At least it taught you how to be a nice person

We all look at photos from our school days and cringe at the embarrassing hairstyles we used to sport back in the day, but for some of us, our pre-puberty years can be a sore topic.

When I was younger, I carried a lot of extra weight, the hormonal imbalance gave me acne and I walked around with a monobrow and upper lip hair. It may have given me issues at the time but it’s also quite amusing to look back on now. And it taught me some pretty important things about life.

You were a permanent resident of the friend zone

You became one of the guys because boys never saw you that way. Even if you fancied someone, eventually they would reveal to you that they’re secretly crushing on your best friend. Embarrassed, you offered to wing woman the guy and ended up being a tragic third wheel.
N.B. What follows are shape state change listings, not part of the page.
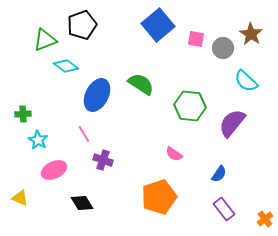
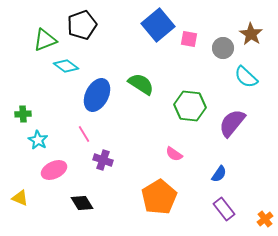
pink square: moved 7 px left
cyan semicircle: moved 4 px up
orange pentagon: rotated 12 degrees counterclockwise
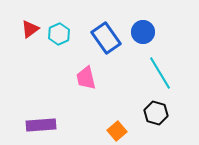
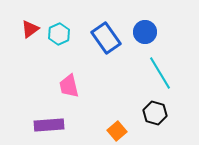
blue circle: moved 2 px right
pink trapezoid: moved 17 px left, 8 px down
black hexagon: moved 1 px left
purple rectangle: moved 8 px right
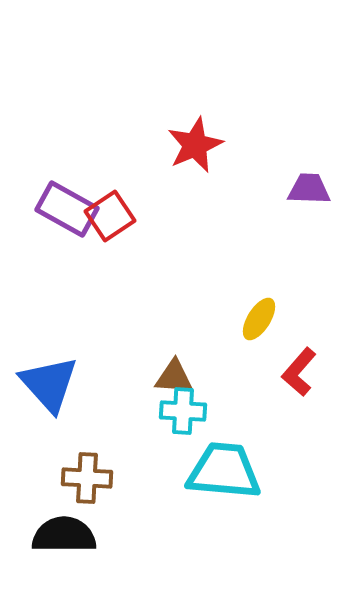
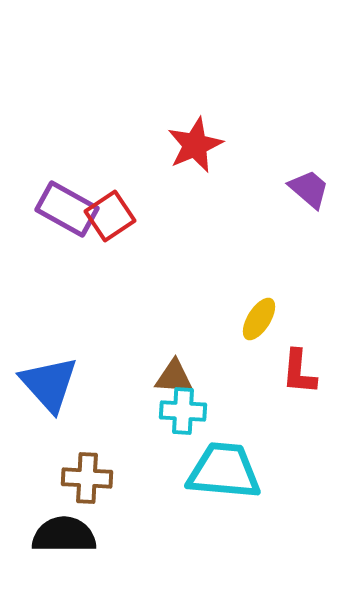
purple trapezoid: rotated 39 degrees clockwise
red L-shape: rotated 36 degrees counterclockwise
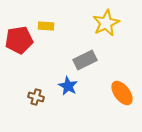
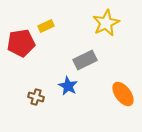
yellow rectangle: rotated 28 degrees counterclockwise
red pentagon: moved 2 px right, 3 px down
orange ellipse: moved 1 px right, 1 px down
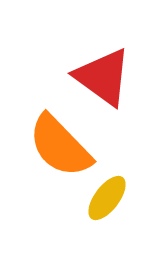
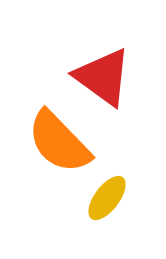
orange semicircle: moved 1 px left, 4 px up
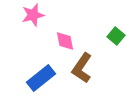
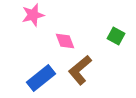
green square: rotated 12 degrees counterclockwise
pink diamond: rotated 10 degrees counterclockwise
brown L-shape: moved 2 px left, 2 px down; rotated 16 degrees clockwise
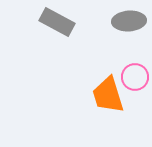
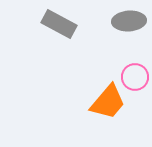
gray rectangle: moved 2 px right, 2 px down
orange trapezoid: moved 7 px down; rotated 123 degrees counterclockwise
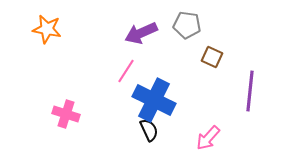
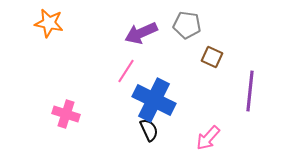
orange star: moved 2 px right, 6 px up
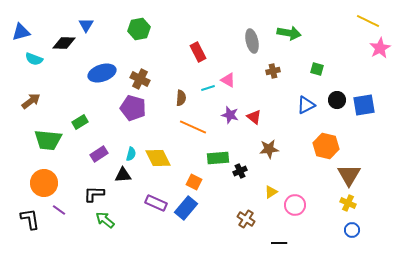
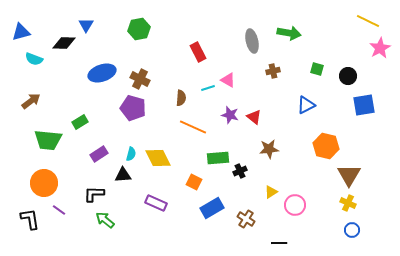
black circle at (337, 100): moved 11 px right, 24 px up
blue rectangle at (186, 208): moved 26 px right; rotated 20 degrees clockwise
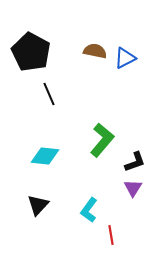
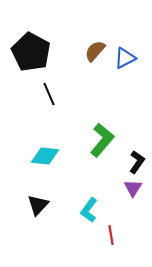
brown semicircle: rotated 60 degrees counterclockwise
black L-shape: moved 2 px right; rotated 35 degrees counterclockwise
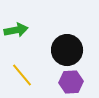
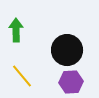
green arrow: rotated 80 degrees counterclockwise
yellow line: moved 1 px down
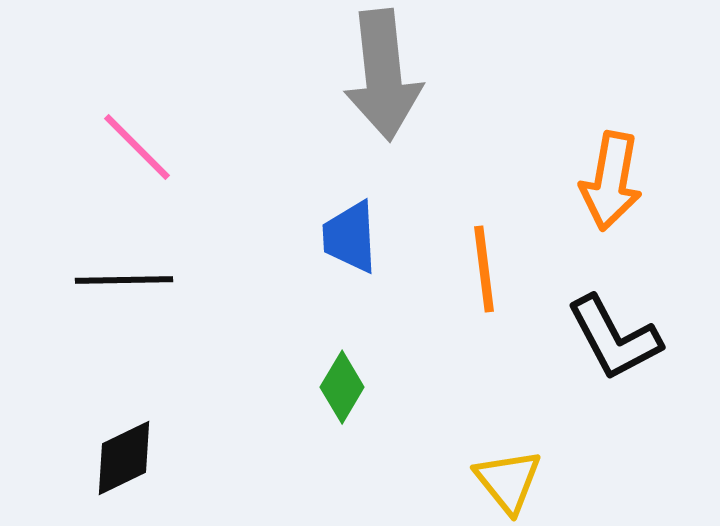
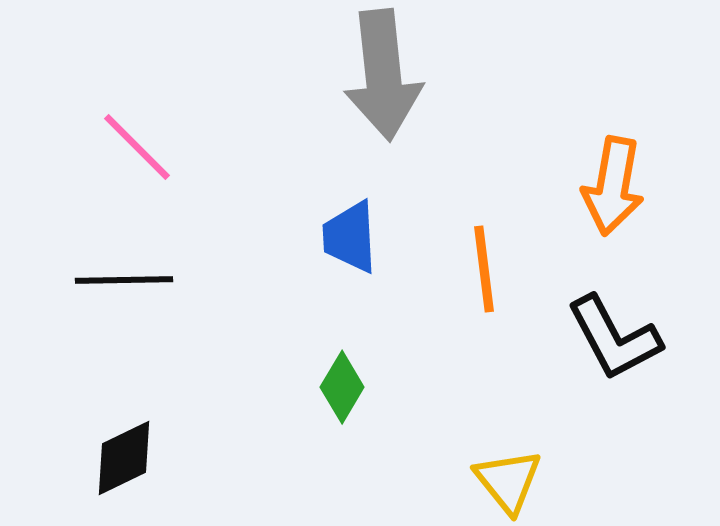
orange arrow: moved 2 px right, 5 px down
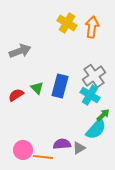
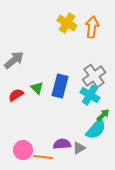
gray arrow: moved 6 px left, 9 px down; rotated 20 degrees counterclockwise
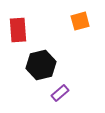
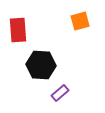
black hexagon: rotated 16 degrees clockwise
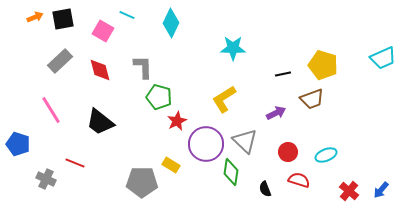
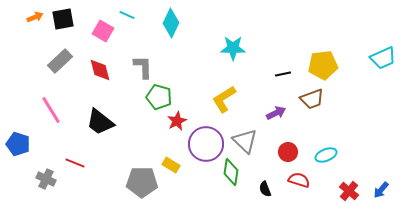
yellow pentagon: rotated 24 degrees counterclockwise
You accepted the fact that you were never going to be as good looking as your friends

You were the funny friend or the slightly weird one but never the pretty or cool one and that was fine. Many self-deprecating jokes about it later, you accepted it and moved on. It was good in a way because instead of spending a lot of time talking to love interests or being vain (not that there’s anything wrong in feeling yourself), you read loads of books, got your homework done and devoted time to your hobbies.

Your camera roll was full of the same selfie from different angles

It was a rare occasion, but sometimes after applying layers of make-up and covering half of your face with a terrible fringe, you would feel cute enough to take a picture, or a hundred. Your camera roll would be full of the same selfie from different angles, because you didn’t want to miss an opportunity in letting the world know that sometimes, with a lot of effort and editing, you could look okay.

You became amazing at retouching images

After having your own photoshoot sessions, you would pick an image that looked nothing like you and retouch it with Picnik or Photoshop, if you were a pro like me. Spots? There’s a tool for that. Don’t like that extra weight on the arm? No problem.

You were so good at it that your friends would always beg you to edit their photos before they uploaded them anywhere. The chosen photo would be plastered all over your Facebook, MySpace, MSN and obviously it would be your BBM display picture.

You could never accept a compliment 

It sounded like you were attention seeking but because compliments were so uncommon, you felt as though people were either fake or just being nice. The same with flirting, you had no idea when someone was actually flirting with you.

You probably got bullied a little bit, and yeah, it sucked 

You may laugh about your childhood now but it wasn’t amusing at the time. People laughed or made nasty comments about your looks and it completely damaged your confidence.

One memory that particularly stuck with me was when a girl in my class went round and told every girl that she thought they were pretty, and when she got to me she said: “Oh… Sorry, but you know you’re not.” Despite the number of soul-crushing complexes you developed, at least you learned not be so shallow.

Your parents were your biggest fans

It seemed like your parents were your only mates for a while. You’d come home crying feeling shit because you didn’t get invited to a party and it must have been because you weren’t cool or pretty enough. Your family would keep reassuring you that “beauty is in the eye of the beholder” and that “it’s what’s on the inside that counts”, only to make you feel worse every single time. They had to say that, they’re your parents.

It taught you to be a nice person

Puberty came around in the end and it was a blessing, but at this point, you stopped caring about what you looked like. You learned not to judge a book by its cover and would never treat anyone the way you were treated.

So perhaps, a lifetime of feeling inadequate made you into a really nice person. Despite everything, it taught you to see beyond people’s looks and place value on much more important things, like personality.